In the entries that follow, repeat exactly the lines from the one that has "Contact No. 022-69646801" through the one that has "may experience obesity", but omit pictures.

▸ **Record set**
════

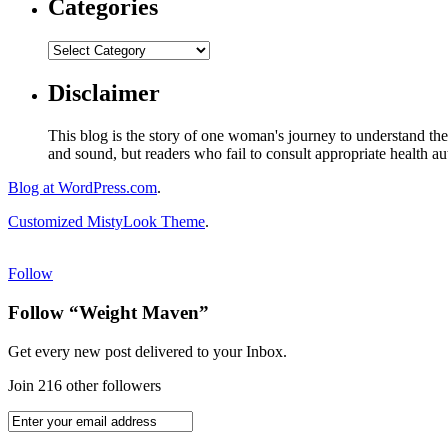
Categories
Disclaimer
This blog is the story of one woman's journey to understand the 
and sound, but readers who fail to consult appropriate health aut
Blog at WordPress.com
.
Customized MistyLook Theme
.
Follow
Follow “Weight Maven”
Get every new post delivered to your Inbox.
Join 216 other followers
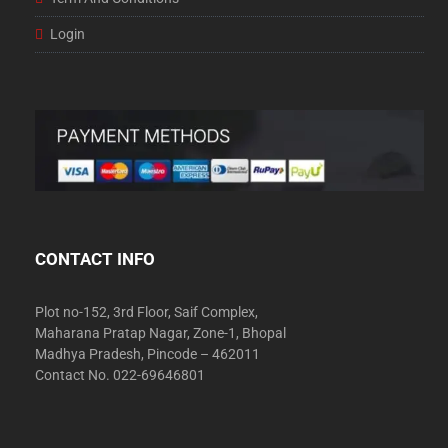
Login
CONTACT INFO
Plot no-152, 3rd Floor, Saif Complex,
Maharana Pratap Nagar, Zone-1, Bhopal
Madhya Pradesh, Pincode – 462011
Contact No. 022-69646801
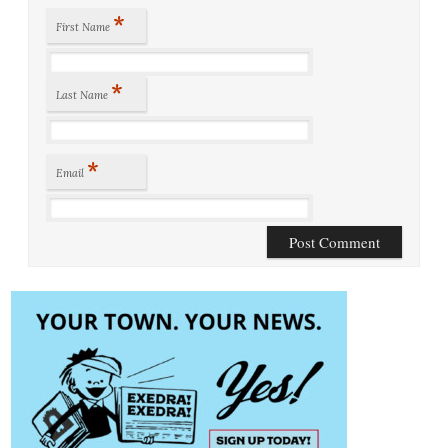
*
First Name
*
Last Name
*
Email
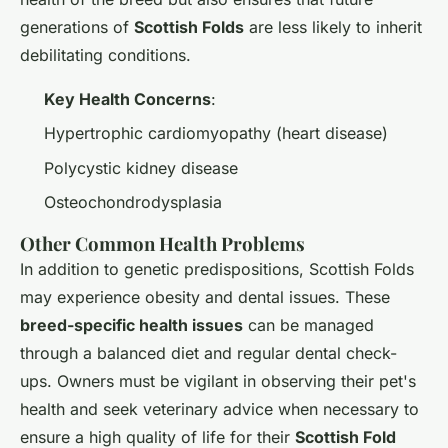
generations of
Scottish Folds
are less likely to inherit
debilitating conditions.
Key Health Concerns
:
Hypertrophic cardiomyopathy (heart disease)
Polycystic kidney disease
Osteochondrodysplasia
Other Common Health Problems
In addition to genetic predispositions, Scottish Folds
may experience obesity and dental issues. These
breed-specific health issues
can be managed
through a balanced diet and regular dental check-
ups. Owners must be vigilant in observing their pet's
health and seek veterinary advice when necessary to
ensure a high quality of life for their
Scottish Fold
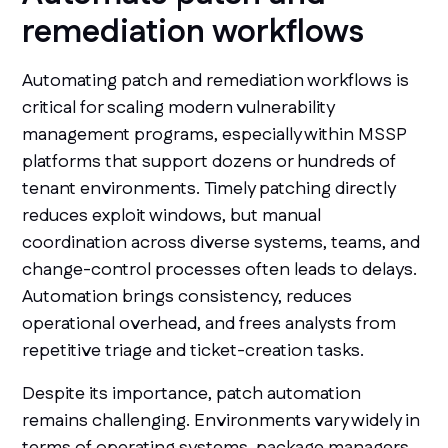
remediation workflows
Automating patch and remediation workflows is
critical for scaling modern vulnerability
management programs, especially within MSSP
platforms that support dozens or hundreds of
tenant environments. Timely patching directly
reduces exploit windows, but manual
coordination across diverse systems, teams, and
change-control processes often leads to delays.
Automation brings consistency, reduces
operational overhead, and frees analysts from
repetitive triage and ticket-creation tasks.
Despite its importance, patch automation
remains challenging. Environments vary widely in
terms of operating systems, package managers,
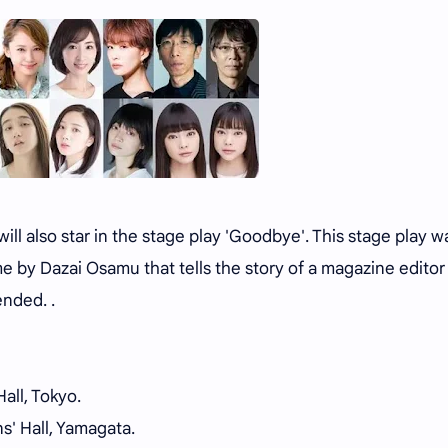
ll also star in the stage play 'Goodbye'. This stage play w
e by Dazai Osamu that tells the story of a magazine edito
ended. .
all, Tokyo.
s' Hall, Yamagata.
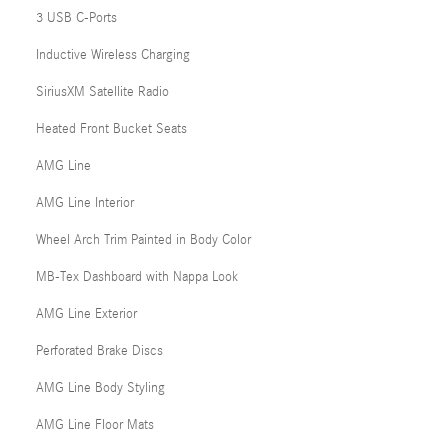
3 USB C-Ports
Inductive Wireless Charging
SiriusXM Satellite Radio
Heated Front Bucket Seats
AMG Line
AMG Line Interior
Wheel Arch Trim Painted in Body Color
MB-Tex Dashboard with Nappa Look
AMG Line Exterior
Perforated Brake Discs
AMG Line Body Styling
AMG Line Floor Mats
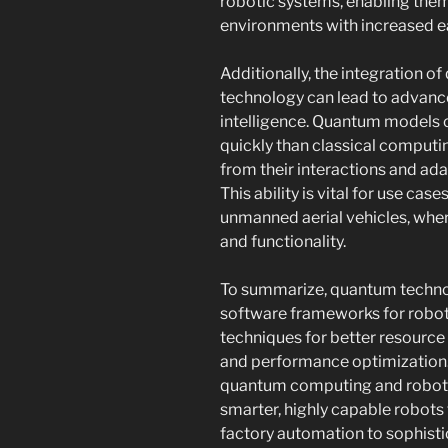
robotic systems, enabling them
environments with increased e
Additionally, the integration 
technology can lead to advance
intelligence. Quantum models 
quickly than classical computi
from their interactions and ada
This ability is vital for use c
unmanned aerial vehicles, where
and functionality.
To summarize, quantum techno
software frameworks for robots
techniques for better resourc
and performance optimization. 
quantum computing and robotic
smarter, highly capable robots
factory automation to sophistic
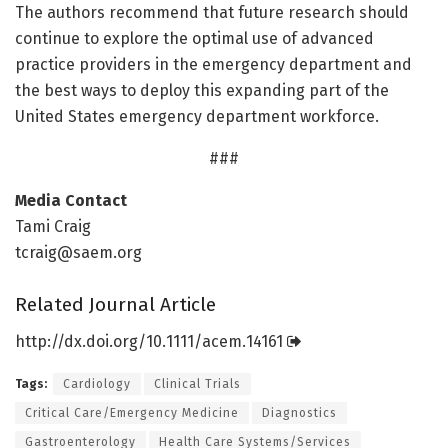
The authors recommend that future research should
continue to explore the optimal use of advanced
practice providers in the emergency department and
the best ways to deploy this expanding part of the
United States emergency department workforce.
###
Media Contact
Tami Craig
tcraig@saem.org
Related Journal Article
http://dx.
doi.
org/
10.
1111/
acem.
14161
Tags:
Cardiology
Clinical Trials
Critical Care/Emergency Medicine
Diagnostics
Gastroenterology
Health Care Systems/Services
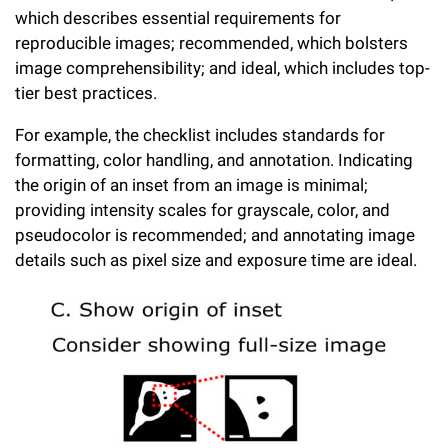
which describes essential requirements for
reproducible images; recommended, which bolsters
image comprehensibility; and ideal, which includes top-
tier best practices.
For example, the checklist includes standards for
formatting, color handling, and annotation. Indicating
the origin of an inset from an image is minimal;
providing intensity scales for grayscale, color, and
pseudocolor is recommended; and annotating image
details such as pixel size and exposure time are ideal.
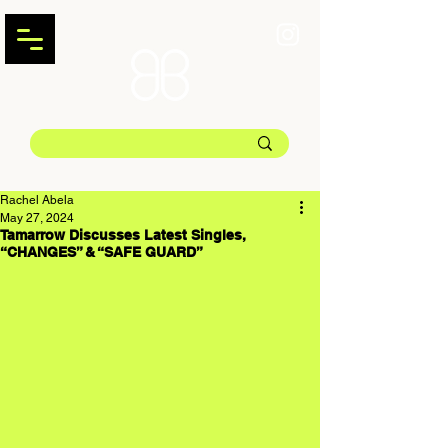
Rachel Abela
May 27, 2024
Tamarrow Discusses Latest Singles,
“CHANGES” & “SAFE GUARD”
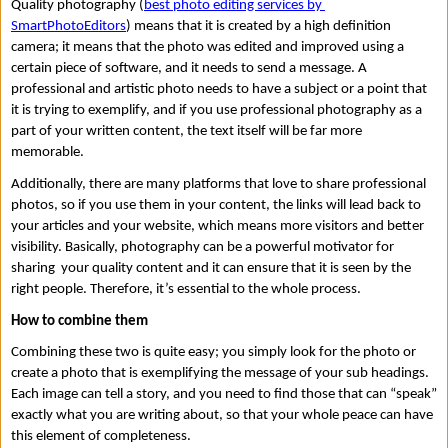
Quality photography (
best photo editing services by 
SmartPhotoEditors
) means that it is created by a high definition 
camera; it means that the photo was edited and improved using a 
certain piece of software, and it needs to send a message. A 
professional and artistic photo needs to have a subject or a point that 
it is trying to exemplify, and if you use professional photography as a 
part of your written content, the text itself will be far more 
memorable. 
Additionally, there are many platforms that love to share professional 
photos, so if you use them in your content, the links will lead back to 
your articles and your website, which means more visitors and better 
visibility. Basically, photography can be a powerful motivator for 
sharing  your quality content and it can ensure that it is seen by the 
right people. Therefore, it’s essential to the whole process.  
How to combine them 
Combining these two is quite easy; you simply look for the photo or 
create a photo that is exemplifying the message of your sub headings. 
Each image can tell a story, and you need to find those that can “speak” 
exactly what you are writing about, so that your whole peace can have 
this element of completeness. 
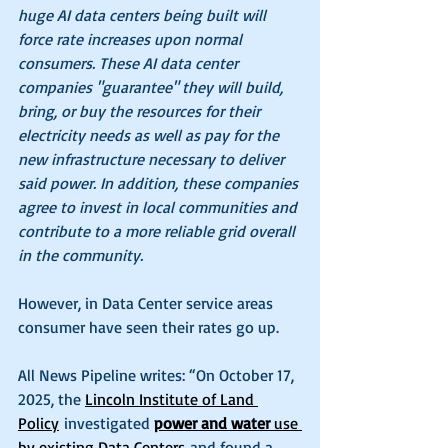
huge AI data centers being built will 
force rate increases upon normal 
consumers. These AI data center 
companies "guarantee" they will build, 
bring, or buy the resources for their 
electricity needs as well as pay for the 
new infrastructure necessary to deliver 
said power. In addition, these companies 
agree to invest in local communities and 
contribute to a more reliable grid overall 
in the community.
However, in Data Center service areas 
consumer have seen their rates go up.
All News Pipeline writes: “On October 17, 
2025, the 
Lincoln Institute of Land 
Policy
 investigated 
power and water 
use 
by existing Data Centers
 and found a 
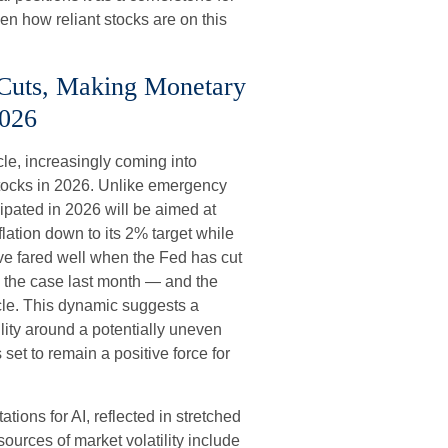
ven how reliant stocks are on this
 Cuts, Making Monetary
2026
le, increasingly coming into
r stocks in 2026. Unlike emergency
icipated in 2026 will be aimed at
nflation down to its 2% target while
ave fared well when the Fed has cut
s the case last month — and the
cle. This dynamic suggests a
ility around a potentially uneven
set to remain a positive force for
tations for AI, reflected in stretched
 sources of market volatility include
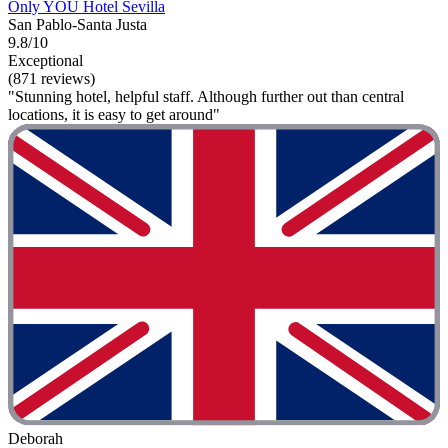
Only YOU Hotel Sevilla
San Pablo-Santa Justa
9.8/10
Exceptional
(871 reviews)
"Stunning hotel, helpful staff. Although further out than central
locations, it is easy to get around"
Deborah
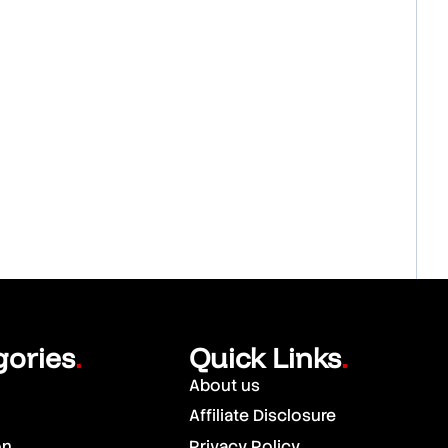
gories
Quick Links
.
.
About us
Affiliate Disclosure
on
Privacy Policy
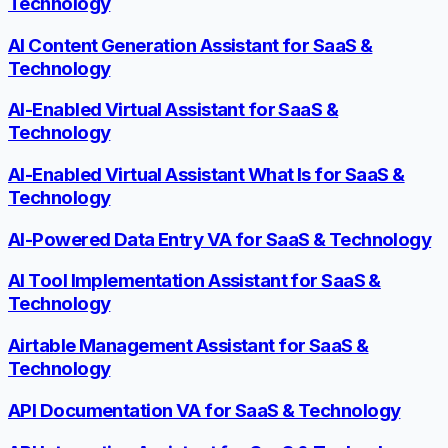
Technology
AI Content Generation Assistant for SaaS &
Technology
AI-Enabled Virtual Assistant for SaaS &
Technology
AI-Enabled Virtual Assistant What Is for SaaS &
Technology
AI-Powered Data Entry VA for SaaS & Technology
AI Tool Implementation Assistant for SaaS &
Technology
Airtable Management Assistant for SaaS &
Technology
API Documentation VA for SaaS & Technology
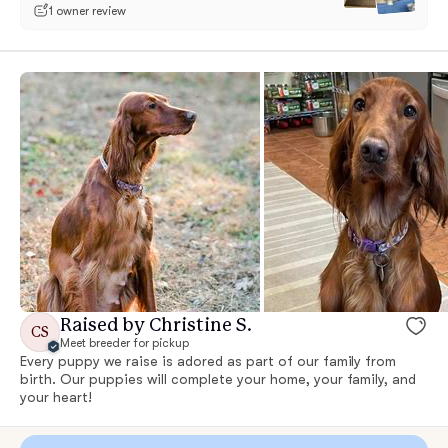
1 owner review
Raised by Christine S.
CS
Meet breeder for pickup
Every puppy we raise is adored as part of our family from
birth. Our puppies will complete your home, your family, and
your heart!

════

▸ **Solved problem**
Contact No. 022-69646801
*
First Name
*
Last Name
*
Email
generations of
Scottish Folds
are less likely to inherit
debilitating conditions.
Key Health Concerns
:
Hypertrophic cardiomyopathy (heart disease)
Polycystic kidney disease
Osteochondrodysplasia
Other Common Health Problems
In addition to genetic predispositions, Scottish Folds
may experience obesity and dental issues. These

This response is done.